* _INSTRUCTIONS FOR THE TASK_
Only those lines from the one with "ir first Pinkoi app order within 7 days!" through the last line of the material below should be output, each exactly as it appears.
=== Begin Enclosure ===
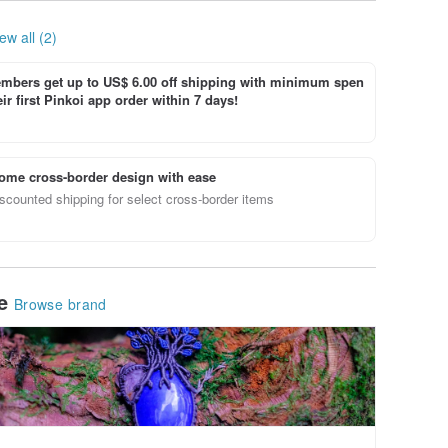
ew all (2)
bers get up to US$ 6.00 off shipping with minimum spen
ir first Pinkoi app order within 7 days!
ome cross-border design with ease
scounted shipping for select cross-border items
le
Browse brand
=== End Enclosure ===
* _TASK RESULT_
ir first Pinkoi app order within 7 days!
ome cross-border design with ease
scounted shipping for select cross-border items
le
Browse brand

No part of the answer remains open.